The Long Walk: A Story of War and the Life That Follows Brian Castner

To Jessie, who loves me in spite of all this

Then I heard the voice of the Lord saying: Who should I send? Who will go for Us? I said: Here I am. Send me. Then I said: Until when, Lord? And He replied: Until cities lie in ruins without inhabitants, houses are without people, the land is ruined and desolate.”

— Isaiah 6:8, 11

““[Providence] became a personality and a dominant force in a world of our own … ‘Luck’—there was no such thing, for luck comes to man whose foresight and planning can ensure perfection to the highest degree possible, and after that, what cannot be planned or foreseen is in the hands of [Providence]. This was Shackleton’s creed.”

— Journal entry of Dr. Eric Stewart Marshall, polar explorer, traveling with Ernest Shackleton to the South Pole in 1908

“Life consists in what a man is thinking of all day.”

— Ralph Waldo Emerson

Praise for The Long Walk

Amazon Best Books of the Month, July 2012: To those trained in Explosive Ordnance Disposal, the last-resort tactic for defusing bombs is known as the Long Walk: a soldier dealing with the device up close, alone, with no margin for error. The Long Walk is Brian Castner's tale of two wars. He fought the first in Iraq, serving two tours dismantling roadside bombs before they exploded, or wading through the grisly carnage of unchecked detonations. The second battle began when he returned home, his life exploding as he stepped from a curb into what he calls the Crazy: a consuming froth of panic and undiagnosed pain that alienated him from his family and compelled him to rig his minivan with ammunition clips for faster reloads while driving through suburbia. With its tense and claustrophobic portraits of the violent streets of Kirkuk, Castner's account is a dead-on description of modern warfare in an unfamiliar land. But it also offers sober insight into the stresses of war on the human body and mind (the effects of blast waves on soft tissues-especially in the brain-are chilling), destruction wrought on those left behind, and the long, lonely walk home.

Jon Foro Amazon.com

“‘The first thing you should know about me is that I’m Crazy.’ So begins this affecting tale of a modern war and its home-front consequences…. Scarifying stuff…[that is] absolutely worth reading.”

Kirkus Reviews

The Long Walk is a raw, wrenching, blood-soaked chronicle of the human cost of war. Brian Castner, the leader of a military bomb disposal team, recounts his deployment to Iraq with unflinching candor, and in the process exposes crucial truths not only about this particular conflict, but also about war throughout history. Castner’s memoir brings to mind Erich Maria Remarque’s masterpiece, All Quiet on the Western Front.
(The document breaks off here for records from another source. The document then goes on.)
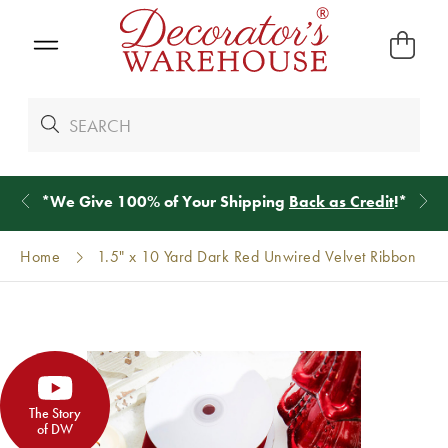
*
We Give 100% of Your Shipping
Back as Credit
!*
Home
1.5" x 10 Yard Dark Red Unwired Velvet Ribbon
The Story
of DW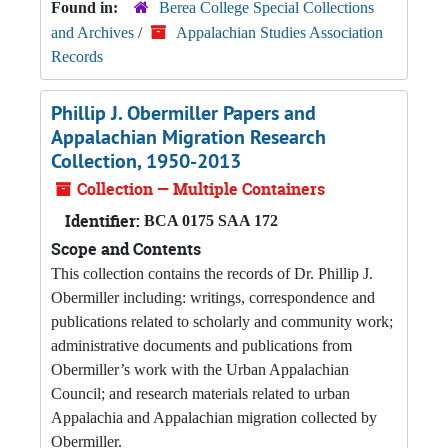
Found in:
Berea College Special Collections
and Archives
/
Appalachian Studies Association
Records
Phillip J. Obermiller Papers and
Appalachian Migration Research
Collection, 1950-2013
Collection — Multiple Containers
Identifier:
BCA 0175 SAA 172
Scope and Contents
This collection contains the records of Dr. Phillip J.
Obermiller including: writings, correspondence and
publications related to scholarly and community work;
administrative documents and publications from
Obermiller’s work with the Urban Appalachian
Council; and research materials related to urban
Appalachia and Appalachian migration collected by
Obermiller.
— Jon Krakauer, author of Where Men Win Glory

“Castner has written a powerful book about the long cost of combat and the brotherhood of men at arms. Remarkably, he has made the world of the EOD entertaining, occasionally hilarious, and always harrowing. His honesty is refreshing and the book is written with such candor and openness that one can't help but root for him. And did I mention that it is entertaining? There were scenes at work with the bomb disposal unit where I found myself holding my breath.”

— Anthony Swofford, author of Jarhead

“Do you want to know a little something about our war in Iraq? Begin with The Long Walk, Brian Castner’s elegant, superbly written story about the bomb-disposal guys. As you read think of Alan Sillitoe’s The Loneliness of the Long-Distance Runner. Castner gives us that steady rhythm of one foot in front of the other. Think of Vonnegut’s Slaughterhouse-Five. Here is the reality of the exhausted mind, and of profound thought wandering all Creation: this is what I saw, this is what I did, this is what I have become. It’s the story of the long walk out, as they say, from the Humvee to the bomb in the street, and the long look back.”

— Larry Heinemann, author of the National Book Award-winning Paco’s Story and Close Quarters

Damn, this is a very human book. If you have come back from Iraq or Afghanistan, or know someone who has, you need to read The Long Walk.”